Since finding out about the report late in the afternoon the day before, Garet had been working feverishly to complete the paperwork to have Danielle removed from the home. This was taken care of, but there was nowhere to place her in Hillsborough County. Because Garet knew we had been approved for a foster license, and because this would be considered a nonrelative emergency placement, all of the bases were covered. At least, we hoped so.

 

Garet wanted to know if we could come that night. I pointed out that it would be nearly two in the morning before we could get there.
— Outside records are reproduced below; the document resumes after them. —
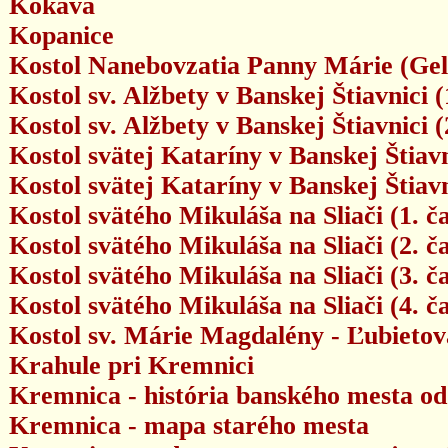
Kokava
Kopanice
Kostol Nanebovzatia Panny Márie (Gel
Kostol sv. Alžbety v Banskej Štiavnici (
Kostol sv. Alžbety v Banskej Štiavnici (
Kostol svätej Kataríny v Banskej Štiavn
Kostol svätej Kataríny v Banskej Štiav
Kostol svätého Mikuláša na Sliači (1. č
Kostol svätého Mikuláša na Sliači (2. č
Kostol svätého Mikuláša na Sliači (3. č
Kostol svätého Mikuláša na Sliači (4. č
Kostol sv. Márie Magdalény - Ľubietov
Krahule pri Kremnici
Kremnica - história banského mesta od
Kremnica - mapa starého mesta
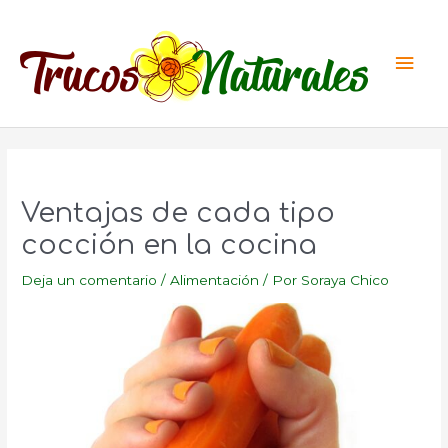
Ir
al
Men
contenido
princ
Ventajas de cada tipo
cocción en la cocina
Deja un comentario
/
Alimentación
/ Por
Soraya Chico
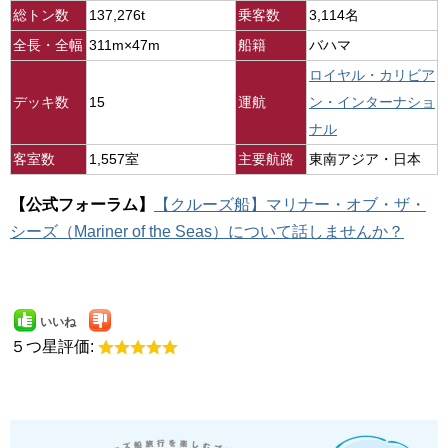
総トン数
137,276t
乗客数
3,114名
全長・全幅
311m×47m
船籍
バハマ
ロイヤル・カリビア
デッキ数
15
運航
ン・インターナショ
ナル
客室数
1,557室
主要航路
東南アジア・日本
【公式フォーラム】
【クルーズ船】マリナー・オブ・ザ・
シーズ（Mariner of the Seas）について話しませんか？
いいね
５つ星評価:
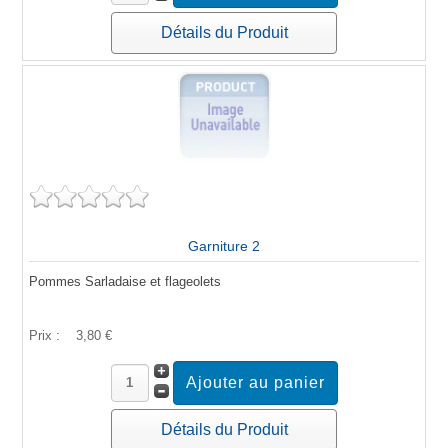
Détails du Produit
Garniture 2
Pommes Sarladaise et flageolets
Prix :
3,80 €
Détails du Produit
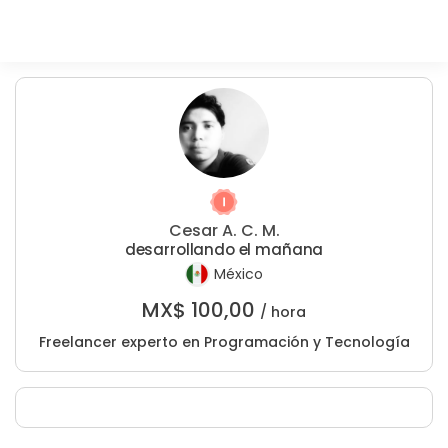
Cesar A. C. M.
desarrollando el mañana
México
MX$
100,00
/ hora
Freelancer experto en Programación y Tecnología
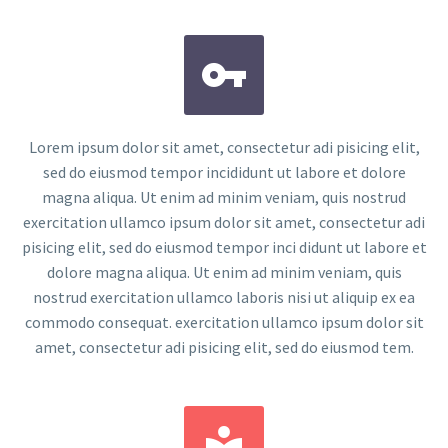


Lorem ipsum dolor sit amet, consectetur adi pisicing elit,
sed do eiusmod tempor incididunt ut labore et dolore
magna aliqua. Ut enim ad minim veniam, quis nostrud
exercitation ullamco ipsum dolor sit amet, consectetur adi
pisicing elit, sed do eiusmod tempor inci didunt ut labore et
dolore magna aliqua. Ut enim ad minim veniam, quis
nostrud exercitation ullamco laboris nisi ut aliquip ex ea
commodo consequat. exercitation ullamco ipsum dolor sit
amet, consectetur adi pisicing elit, sed do eiusmod tem.


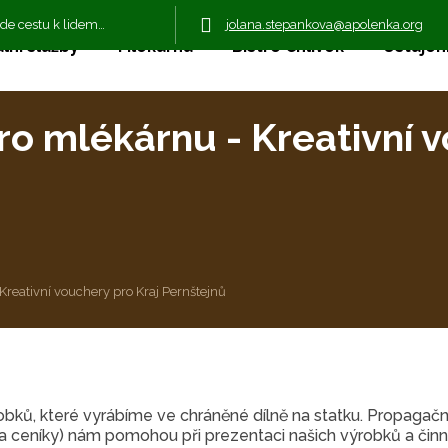
jolana.stepankova@apolenka.org
jde cestu k lidem…
lní služby
Mlékárna
Bistro Chlívek
Ustájení
ro mlékárnu - Kreativní v
Kreativní vouchery pro Kraj Pernštejnů
obků, které vyrábíme ve chráněné dílně na statku. Propagačn
y a ceníky) nám pomohou při prezentaci našich výrobků a činn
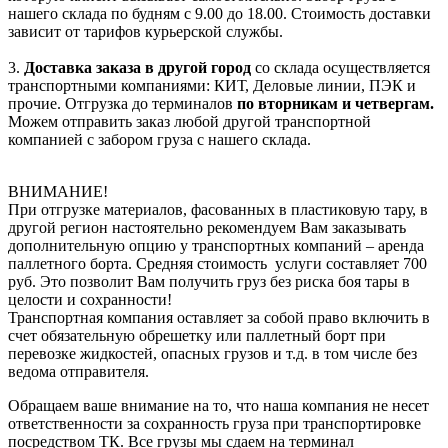
нашего склада по будням с 9.00 до 18.00. Стоимость доставки
зависит от тарифов курьерской службы.
3.
Доставка заказа в другой город
со склада осуществляется
транспортными компаниями: КИТ, Деловые линии, ПЭК и
прочие. Отгрузка до терминалов
по вторникам и четвергам.
Можем отправить заказ любой другой транспортной
компанией с забором груза с нашего склада.
ВНИМАНИЕ!
При отгрузке материалов, фасованных в пластиковую тару, в
другой регион настоятельно рекомендуем Вам заказывать
дополнительную опцию у транспортных компаний – аренда
паллетного борта. Средняя стоимость услуги составляет 700
руб. Это позволит Вам получить груз без риска боя тары в
целости и сохранности!
Транспортная компания оставляет за собой право включить в
счет обязательную обрешетку или паллетный борт при
перевозке жидкостей, опасных грузов и т.д. в том числе без
ведома отправителя.
Обращаем ваше внимание на то, что наша компания не несет
ответственности за сохранность груза при транспортировке
посредством ТК. Все грузы мы сдаем на терминал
Bernie went back to Garet on the phone. “Do you think she is in immediate danger? If we leave here first thing in the morning, we can be there by ten. Where should we meet him? Okay. Yes, we’ll call you tomorrow. Thank you, Garet.”

 

We might as well have left the house then, because neither of us could sleep. But I didn’t want to wake up Willie, and we needed time to take care of the dogs if we would be gone a full day. As good a sport as Dorothy was, I couldn’t disturb her in the middle of the night.

 

We were on the road to Tampa at seven, with Bernie driving like a bat out of hell. Willie had loaded up the backseat with a Hello Kitty pillow, Lullaby Gloworm, the pink Slinky, the Peek-A-Boo toy, and about a half-dozen stuffed animals. There was barely room for him; I didn’t know where we would put Danielle.